Aku membelalak. Itu pidato tersingkat yang pernah kudengar seumur hidupku. Andai semua orang berpidato seperti Prof. Muitimk pasti aku tidak pernah mengantuk.

"Apa dia selalu seperti itu?" tanyaku pada Huddwake.

Huddwake mengangguk. "Prof. Muitimk selalu lebih memilih untuk menghabiskan waktunya di kantor, atau minum teh bersama koleganya, atau ke salon, atau mengurusi anjing pudelnya yang aneh." Mata Huddwake menerawang ke atas, membayangkan atau sedang apa aku tak tahu. "Setelah ini aku harus mengantarmu ke kelas perdana."

"Apa pelajaran sudah dimulai?"

"Tidak. Kau hanya perlu mengenal kelas dan teman-temanmu."

Aku mengangguk-angguk. Murid-murid mulai beranjak dari tempat duduk dan membuat suara berdengung seperti lebah. Huddwake memberiku isyarat untuk segera meninggalkan auditorium bersamanya.

"Aku duluan," Huddwake berkata pada Ivanov.

"Oke, aku akan kembali ke kamarku untuk memasang senar gitar yang baru," Ivanov mengoceh. "Jangan lewatkan penampilanku nanti malam, Serina. Aku selalu membawakan lagu yang berbeda tiap harinya."

Aku mengangguk sambil berharap hari ini tidak mendapatkan tugas orientasi agar bisa menonton Ivanov di Roxy Café nanti malam.

***

"Ini kelasmu."

Huddwake mengantarku ke salah satu kelas kamuflase Roxalen High—yang dikenal para penduduk Inggris dan para pengawas sekolah sebagai International High School of Birmingham. Kelasnya cukup lebar dibanding dengan jumlah muridnya. Angkatan tahun ini berjumlah seratus orang, dibagi ke dalam empat kelas. Itu berarti setiap kelas beranggotakan dua puluh lima orang. Aku di kelas A.

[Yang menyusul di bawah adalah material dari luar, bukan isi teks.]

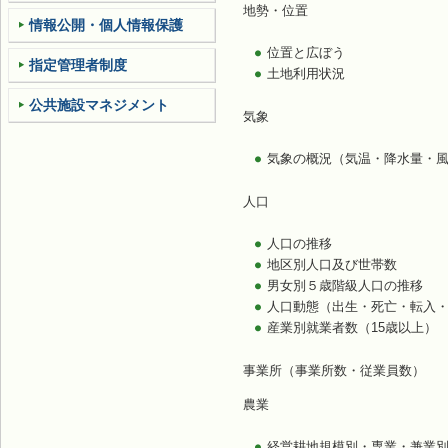
地勢・位置
情報公開・個人情報保護
位置と広ぼう
指定管理者制度
土地利用状況
公共施設マネジメント
気象
気象の概況（気温・降水量・
人口
人口の推移
地区別人口及び世帯数
男女別５歳階級人口の推移
人口動態（出生・死亡・転入
産業別就業者数（15歳以上）
事業所（事業所数・従業員数）
農業
経営耕地規模別・専業・兼業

Aku menghirup aroma cat ketika memasuki kelas. Kudapati Dara duduk di baris ketiga, ia melambaikan tangan padaku dan memberiku isyarat untuk duduk di bangku sebelahnya. Aku tidak mendapati Clark diantara murid-murid yang sudah datang.

"Jadi, boleh aku meninggalkanmu sekarang?" Huddwake mengingatkanku akan keberadaannya. "Aku sedikit merasa seperti ibu-ibu yang mengantar anaknya ke hari pertama sekolah. Aku harus cepat agar tidak tertinggal orientasi universitas."

Aku bersungut-sungut mendengar perkataan Huddwake. Oh, Tuhan... apa yang dimakan orang ini tiap harinya? Mulutnya selalu mengeluarkan kata-kata yang menyebalkan.

"Silahkan, Mr. Huddwake," kataku setengah meledek. "Semoga pembimbingmu menyenangkan, setidaknya tidak menyebalkan."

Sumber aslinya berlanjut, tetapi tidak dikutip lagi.